Timo Mäkelä, an environmental expert at the European Union, on the scope for green business in Southeast Asia
By Christian Vits
Q: Do you see a beginning of an environmental thinking among Asean citizens? And what can be done to raise the awareness for green businesses?
A: Asean citizens are demonstrating a growing interest in environmental protection, which goes hand in hand with the environmental challenges faced by their respective countries. For the moment however, governments still have to increase their awareness-raising efforts. What they could focus on is raising awareness about the challenges and threats from environmental degradation and then to show the real economic opportunity behind eco-innovative solutions addressing these challenges.

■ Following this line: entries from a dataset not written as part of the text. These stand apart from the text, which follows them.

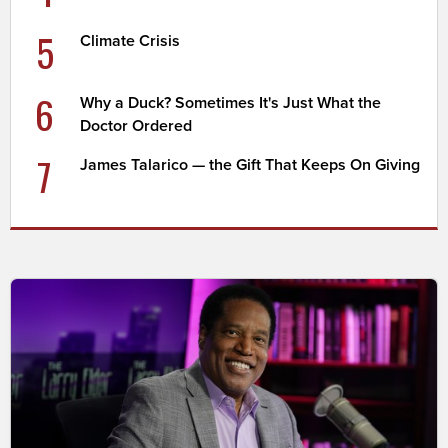
5
Climate Crisis
6
Why a Duck? Sometimes It's Just What the
Doctor Ordered
7
James Talarico — the Gift That Keeps On Giving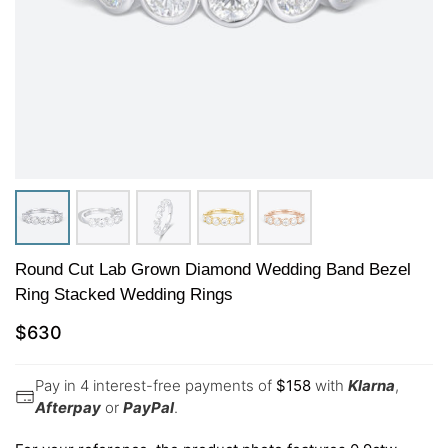
Round Cut Lab Grown Diamond Wedding Band Bezel
Ring Stacked Wedding Rings
$
630
Pay in 4 interest-free payments of
$
158
with
Klarna
,
Afterpay
or
PayPal
.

Take Vietnam: for citizens’ awareness, Vietnamese authorities have recently become more proactive by encouraging initiatives like GreenBiz2013 or the Eco-Innovation Forum. The latter showcased numerous Asian initiatives spinning from businesses or cooperation programmes actively involving citizens in improving resource efficiency by reducing food waste. The high participation at both events indicates a willingness to better understand the dynamics of the green economy and the intention to reap its benefits.
Businesses are engaging in the green economy. Citizens are only just beginning to be receptive. It is now up to governments to create the framework conditions for them to act. In the research field, cooperation projects with the EU are already well-developed: Asean partners now participate in more than 100 EU research projects with a total budget of over $676.9 million. The platform ‘Sustain EU-Asean’ promotes exchange, twinning, training and pilot actions between Europe and Southeast Asia in the field of climate change, resource efficiency and raw materials.

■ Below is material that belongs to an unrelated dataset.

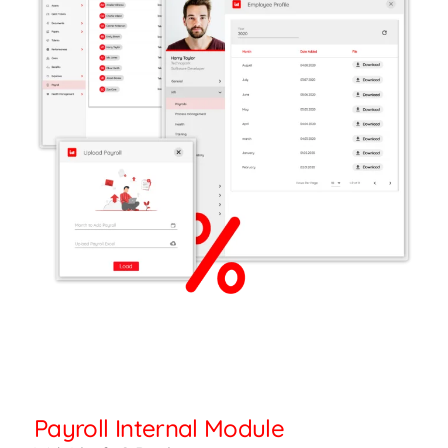
Payroll Internal Module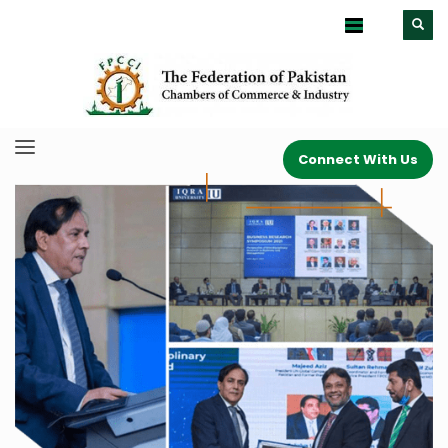
Connect With Us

Q: Which sectors in Southeast Asia are best suited and most open and adaptive to green businesses?
A: What is great in the green business, and what is particularly true for eco-innovations, is that it offers opportunities in many different sectors depending on the cultural, geographical or economic situation. It is up to each country to focus efforts and exploit specific opportunities. In some cases, small adaptations can have big impacts.
When I think of Asean countries with a large share of their economy depending on tourism, a shift to eco-tourism could lead to important savings in terms of resources, namely water, energy and food. Other countries have opted for more responsible forest-management systems as a way to protect and enhance their timber industry and exports to gain a competitive advantage over less environmentally friendly neighbours. What strikes me in some developing countries is that they are somehow already implementing the concept of a circular economy because they re-use and recycle materials and appliances. And they are not necessarily doing it for environmental reasons but for simple economic reasons. In this, they could work as examples to many of our European consumers.

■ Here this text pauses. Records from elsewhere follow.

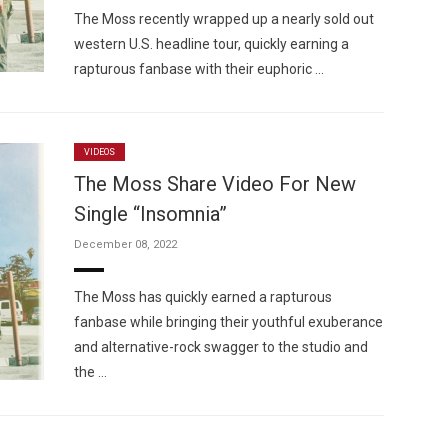
The Moss recently wrapped up a nearly sold out
western U.S. headline tour, quickly earning a
rapturous fanbase with their euphoric …
VIDEOS
The Moss Share Video For New
Single “Insomnia”
December 08, 2022
The Moss has quickly earned a rapturous
fanbase while bringing their youthful exuberance
and alternative-rock swagger to the studio and
the …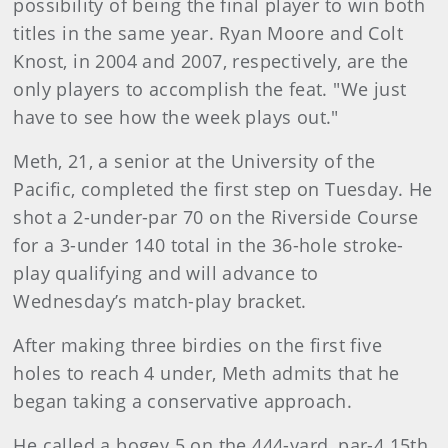
possibility of being the final player to win both
titles in the same year. Ryan Moore and Colt
Knost, in 2004 and 2007, respectively, are the
only players to accomplish the feat. "We just
have to see how the week plays out."
Meth, 21, a senior at the University of the
Pacific, completed the first step on Tuesday. He
shot a 2-under-par 70 on the Riverside Course
for a 3-under 140 total in the 36-hole stroke-
play qualifying and will advance to
Wednesday’s match-play bracket.
After making three birdies on the first five
holes to reach 4 under, Meth admits that he
began taking a conservative approach.
He called a bogey 5 on the 444-yard, par-4 15th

Q: What are the biggest obstacles for increasing the share of green businesses in Southeast Asia?
A: It depends on the perspective. European eco-innovative businesses looking to expand their markets in Southeast Asia are often faced with bureaucratic obstacles, similar to those that they were facing in Europe before the single market. Permits, licences and language barriers mean a longer time before profits are made across borders, and delays are often not sustainable for SMEs engaged in important investments. From the perspective of Asian businesses, the challenges come from finding a committed and skilled labour force and
a receptive market.
Q: What’s the growth potential for green business in Southeast Asia and what development do you expect in the coming five years?
A: The growth potential is immense. Developing countries in Asia contributed significantly to global GDP growth over the last decade. And this, despite large disparities in national economies, a population density 1.5 times the world average and the availability of 40% of global land for 2/3 of the world population. In the future some of these figures are going to grow. With a fast-growing middle class becoming richer, consuming more and using more resources, it has been projected that in 2050 Asia will provide more than half of global growth.
One of the biggest challenges faced by Asean countries will be to trade off between resource efficiency and poverty alleviation, long-term versus short-term needs. Investing in green technologies and eco-innovative solutions can indeed help in this respect. EU engineers, for example, are at the cutting edge of technology in waste management, water supply, wastewater management and recycled materials.
These are areas where Asian countries have needs and are still lagging behind. However, if non-EU manufacturers can now make solar panels a lot cheaper than Europe, the US and Japan, this is because the whole supply chain is now available in their countries. Given the type of environmental problems faced by most Asian countries, I would not be surprised if Asean countries and businesses will focus their efforts on the sectors mentioned above to catch up on their European colleagues and develop national solutions to improve their commercial balance and offer better conditions to its population.